- **Provided entries**:

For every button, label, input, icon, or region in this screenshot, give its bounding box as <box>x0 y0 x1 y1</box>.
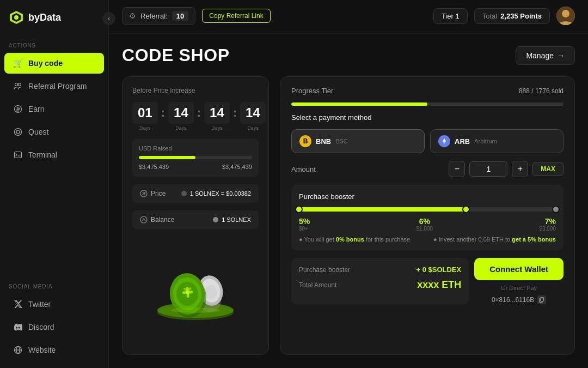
referral-label: Referral: <box>140 12 168 20</box>
or-direct-label: Or Direct Pay <box>501 285 537 291</box>
payment-label: Select a payment method <box>291 113 564 122</box>
bnb-ticker: BNB <box>316 137 331 146</box>
referral-badge: ⚙ Referral: 10 <box>122 7 195 25</box>
payment-option-arb[interactable]: ARB Arbitrum <box>430 129 564 153</box>
booster-dot-2 <box>462 206 470 213</box>
summary-total-value: xxxx ETH <box>417 279 461 291</box>
avatar[interactable] <box>556 7 575 25</box>
summary-booster-label: Purchase booster <box>299 266 350 274</box>
sidebar-item-label: Discord <box>28 323 54 331</box>
progress-bar <box>291 102 564 106</box>
price-row: Price 1 SOLNEX = $0.00382 <box>132 184 259 203</box>
balance-value: 1 SOLNEX <box>213 216 251 223</box>
copy-referral-btn[interactable]: Copy Referral Link <box>202 9 270 23</box>
sidebar-item-label: Twitter <box>28 300 51 309</box>
booster-amt-1: $0+ <box>299 226 308 232</box>
topbar-right: Tier 1 Total 2,235 Points <box>433 7 575 25</box>
summary-booster-row: Purchase booster + 0 $SOLDEX <box>299 266 461 274</box>
social-label: SOCIAL MEDIA <box>0 276 108 293</box>
buy-code-icon: 🛒 <box>13 58 23 68</box>
payment-option-bnb[interactable]: B BNB BSC <box>291 129 425 153</box>
booster-invest-action: get a 5% bonus <box>512 236 556 243</box>
amount-increase-btn[interactable]: + <box>512 161 528 177</box>
progress-header: Progress Tier 888 / 1776 sold <box>291 87 564 95</box>
booster-label-2: 6% $1,000 <box>416 217 433 232</box>
usd-raised-value: $3,475,439 <box>139 164 169 170</box>
booster-track <box>299 207 556 212</box>
booster-amt-2: $1,000 <box>416 226 433 232</box>
bnb-coin-icon: B <box>299 135 311 147</box>
countdown-label-3: Days <box>211 125 223 131</box>
app-name: byData <box>28 12 61 23</box>
main-area: ⚙ Referral: 10 Copy Referral Link Tier 1… <box>109 0 588 368</box>
website-icon <box>13 345 23 355</box>
booster-info-right: ● Invest another 0.09 ETH to get a 5% bo… <box>433 236 556 243</box>
usd-progress-fill <box>139 156 195 159</box>
usd-raised-label: USD Raised <box>139 145 252 152</box>
sidebar-item-referral-program[interactable]: Referral Program <box>4 76 104 96</box>
tier-badge: Tier 1 <box>433 8 468 24</box>
sidebar-logo: byData <box>0 0 108 35</box>
quest-icon <box>13 127 23 137</box>
countdown: 01 Days : 14 Days : 14 Days : 14 <box>132 102 259 131</box>
bnb-network: BSC <box>335 138 348 144</box>
sidebar-item-label: Website <box>28 346 56 354</box>
sidebar-item-label: Terminal <box>28 150 57 159</box>
topbar-left: ⚙ Referral: 10 Copy Referral Link <box>122 7 271 25</box>
sidebar-item-discord[interactable]: Discord <box>4 317 104 337</box>
svg-point-4 <box>19 83 21 86</box>
referral-icon <box>13 81 23 91</box>
connect-wallet-btn[interactable]: Connect Wallet <box>474 258 564 280</box>
booster-info-row: ● You will get 0% bonus for this purchas… <box>299 236 556 243</box>
svg-rect-8 <box>15 152 22 158</box>
sidebar-item-terminal[interactable]: Terminal <box>4 144 104 165</box>
sidebar-collapse-btn[interactable]: ‹ <box>102 12 115 25</box>
sidebar-item-buy-code[interactable]: 🛒 Buy code <box>4 53 104 74</box>
booster-title: Purchase booster <box>299 192 556 201</box>
amount-decrease-btn[interactable]: − <box>449 161 465 177</box>
booster-section: Purchase booster 5% $0+ 6% <box>291 185 564 250</box>
usd-progress-bar <box>139 156 252 159</box>
booster-amt-3: $3,000 <box>539 226 556 232</box>
countdown-item-2: 14 Days <box>168 102 194 131</box>
actions-label: ACTIONS <box>0 35 108 52</box>
manage-btn[interactable]: Manage → <box>516 46 575 65</box>
price-label: Price <box>140 190 166 197</box>
usd-amounts: $3,475,439 $3,475,439 <box>139 164 252 170</box>
countdown-item-4: 14 Days <box>240 102 266 131</box>
earn-icon <box>13 104 23 114</box>
content-area: CODE SHOP Manage → Before Price Increase… <box>109 32 588 368</box>
sidebar-item-website[interactable]: Website <box>4 340 104 360</box>
points-value: 2,235 Points <box>500 12 542 20</box>
sidebar: byData ACTIONS 🛒 Buy code Referral Progr… <box>0 0 109 368</box>
sidebar-item-twitter[interactable]: Twitter <box>4 294 104 315</box>
countdown-label-1: Days <box>139 125 151 131</box>
countdown-days-1: 01 <box>132 102 158 124</box>
sidebar-item-quest[interactable]: Quest <box>4 122 104 142</box>
progress-tier-title: Progress Tier <box>291 87 333 95</box>
arb-coin-icon <box>438 135 450 147</box>
booster-info-left: ● You will get 0% bonus for this purchas… <box>299 236 410 243</box>
booster-labels: 5% $0+ 6% $1,000 7% $3,000 <box>299 217 556 232</box>
balance-dot <box>213 217 218 222</box>
copy-address-btn[interactable] <box>537 295 546 304</box>
booster-pct-3: 7% <box>545 217 556 226</box>
right-panel: Progress Tier 888 / 1776 sold Select a p… <box>280 76 575 355</box>
arrow-right-icon: → <box>557 51 565 60</box>
summary-total-label: Total Amount <box>299 281 336 289</box>
coin-image-area <box>132 237 259 345</box>
svg-point-14 <box>140 216 147 223</box>
max-btn[interactable]: MAX <box>532 162 564 176</box>
purchase-summary: Purchase booster + 0 $SOLDEX Total Amoun… <box>291 258 469 304</box>
booster-pct-2: 6% <box>419 217 430 226</box>
amount-input[interactable] <box>469 161 507 177</box>
terminal-icon <box>13 150 23 160</box>
sidebar-item-label: Earn <box>28 105 45 113</box>
booster-label-1: 5% $0+ <box>299 217 310 232</box>
amount-controls: − + MAX <box>449 161 564 177</box>
sidebar-item-earn[interactable]: Earn <box>4 99 104 119</box>
page-title: CODE SHOP <box>122 45 230 65</box>
countdown-label-4: Days <box>247 125 259 131</box>
referral-count: 10 <box>172 11 188 21</box>
booster-pct-1: 5% <box>299 217 310 226</box>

- **Description of the task**: What you return must match each record exactly and contain no images.

- **Solution for this problem**:
For every button, label, input, icon, or region in this screenshot, give its bounding box as <box>x0 y0 x1 y1</box>.
referral-label: Referral: <box>140 12 168 20</box>
or-direct-label: Or Direct Pay <box>501 285 537 291</box>
payment-label: Select a payment method <box>291 113 564 122</box>
bnb-ticker: BNB <box>316 137 331 146</box>
referral-badge: ⚙ Referral: 10 <box>122 7 195 25</box>
payment-option-arb[interactable]: ARB Arbitrum <box>430 129 564 153</box>
booster-dot-2 <box>462 206 470 213</box>
summary-total-value: xxxx ETH <box>417 279 461 291</box>
avatar[interactable] <box>556 7 575 25</box>
summary-booster-label: Purchase booster <box>299 266 350 274</box>
sidebar-item-label: Discord <box>28 323 54 331</box>
progress-bar <box>291 102 564 106</box>
price-row: Price 1 SOLNEX = $0.00382 <box>132 184 259 203</box>
balance-value: 1 SOLNEX <box>213 216 251 223</box>
copy-referral-btn[interactable]: Copy Referral Link <box>202 9 270 23</box>
sidebar-item-label: Twitter <box>28 300 51 309</box>
booster-amt-1: $0+ <box>299 226 308 232</box>
topbar-right: Tier 1 Total 2,235 Points <box>433 7 575 25</box>
summary-booster-row: Purchase booster + 0 $SOLDEX <box>299 266 461 274</box>
social-label: SOCIAL MEDIA <box>0 276 108 293</box>
buy-code-icon: 🛒 <box>13 58 23 68</box>
payment-option-bnb[interactable]: B BNB BSC <box>291 129 425 153</box>
booster-invest-action: get a 5% bonus <box>512 236 556 243</box>
amount-increase-btn[interactable]: + <box>512 161 528 177</box>
progress-header: Progress Tier 888 / 1776 sold <box>291 87 564 95</box>
booster-label-2: 6% $1,000 <box>416 217 433 232</box>
usd-raised-value: $3,475,439 <box>139 164 169 170</box>
booster-track <box>299 207 556 212</box>
booster-amt-2: $1,000 <box>416 226 433 232</box>
bnb-coin-icon: B <box>299 135 311 147</box>
countdown-label-3: Days <box>211 125 223 131</box>
app-name: byData <box>28 12 61 23</box>
main-area: ⚙ Referral: 10 Copy Referral Link Tier 1… <box>109 0 588 368</box>
website-icon <box>13 345 23 355</box>
booster-info-right: ● Invest another 0.09 ETH to get a 5% bo… <box>433 236 556 243</box>
usd-progress-fill <box>139 156 195 159</box>
usd-raised-label: USD Raised <box>139 145 252 152</box>
sidebar-item-referral-program[interactable]: Referral Program <box>4 76 104 96</box>
tier-badge: Tier 1 <box>433 8 468 24</box>
sidebar-logo: byData <box>0 0 108 35</box>
quest-icon <box>13 127 23 137</box>
countdown: 01 Days : 14 Days : 14 Days : 14 <box>132 102 259 131</box>
bnb-network: BSC <box>335 138 348 144</box>
sidebar-item-label: Website <box>28 346 56 354</box>
sidebar-item-label: Terminal <box>28 150 57 159</box>
topbar-left: ⚙ Referral: 10 Copy Referral Link <box>122 7 271 25</box>
sidebar-item-discord[interactable]: Discord <box>4 317 104 337</box>
svg-point-4 <box>19 83 21 86</box>
referral-icon <box>13 81 23 91</box>
connect-wallet-btn[interactable]: Connect Wallet <box>474 258 564 280</box>
booster-info-row: ● You will get 0% bonus for this purchas… <box>299 236 556 243</box>
svg-rect-8 <box>15 152 22 158</box>
sidebar-item-terminal[interactable]: Terminal <box>4 144 104 165</box>
sidebar-collapse-btn[interactable]: ‹ <box>102 12 115 25</box>
sidebar-item-buy-code[interactable]: 🛒 Buy code <box>4 53 104 74</box>
booster-title: Purchase booster <box>299 192 556 201</box>
amount-decrease-btn[interactable]: − <box>449 161 465 177</box>
booster-section: Purchase booster 5% $0+ 6% <box>291 185 564 250</box>
usd-progress-bar <box>139 156 252 159</box>
booster-amt-3: $3,000 <box>539 226 556 232</box>
countdown-item-2: 14 Days <box>168 102 194 131</box>
actions-label: ACTIONS <box>0 35 108 52</box>
manage-btn[interactable]: Manage → <box>516 46 575 65</box>
price-label: Price <box>140 190 166 197</box>
usd-amounts: $3,475,439 $3,475,439 <box>139 164 252 170</box>
countdown-item-4: 14 Days <box>240 102 266 131</box>
earn-icon <box>13 104 23 114</box>
content-area: CODE SHOP Manage → Before Price Increase… <box>109 32 588 368</box>
sidebar-item-website[interactable]: Website <box>4 340 104 360</box>
points-value: 2,235 Points <box>500 12 542 20</box>
sidebar: byData ACTIONS 🛒 Buy code Referral Progr… <box>0 0 109 368</box>
sidebar-item-twitter[interactable]: Twitter <box>4 294 104 315</box>
countdown-label-1: Days <box>139 125 151 131</box>
countdown-days-1: 01 <box>132 102 158 124</box>
sidebar-item-quest[interactable]: Quest <box>4 122 104 142</box>
progress-tier-title: Progress Tier <box>291 87 333 95</box>
arb-coin-icon <box>438 135 450 147</box>
booster-info-left: ● You will get 0% bonus for this purchas… <box>299 236 410 243</box>
booster-labels: 5% $0+ 6% $1,000 7% $3,000 <box>299 217 556 232</box>
balance-dot <box>213 217 218 222</box>
copy-address-btn[interactable] <box>537 295 546 304</box>
booster-pct-3: 7% <box>545 217 556 226</box>
right-panel: Progress Tier 888 / 1776 sold Select a p… <box>280 76 575 355</box>
arrow-right-icon: → <box>557 51 565 60</box>
summary-total-label: Total Amount <box>299 281 336 289</box>
coin-image-area <box>132 237 259 345</box>
svg-point-14 <box>140 216 147 223</box>
max-btn[interactable]: MAX <box>532 162 564 176</box>
purchase-summary: Purchase booster + 0 $SOLDEX Total Amoun… <box>291 258 469 304</box>
booster-pct-2: 6% <box>419 217 430 226</box>
amount-input[interactable] <box>469 161 507 177</box>
terminal-icon <box>13 150 23 160</box>
sidebar-item-label: Earn <box>28 105 45 113</box>
booster-label-1: 5% $0+ <box>299 217 310 232</box>
amount-controls: − + MAX <box>449 161 564 177</box>
sidebar-item-earn[interactable]: Earn <box>4 99 104 119</box>
page-title: CODE SHOP <box>122 45 230 65</box>
countdown-label-4: Days <box>247 125 259 131</box>
referral-count: 10 <box>172 11 188 21</box>
booster-pct-1: 5% <box>299 217 310 226</box>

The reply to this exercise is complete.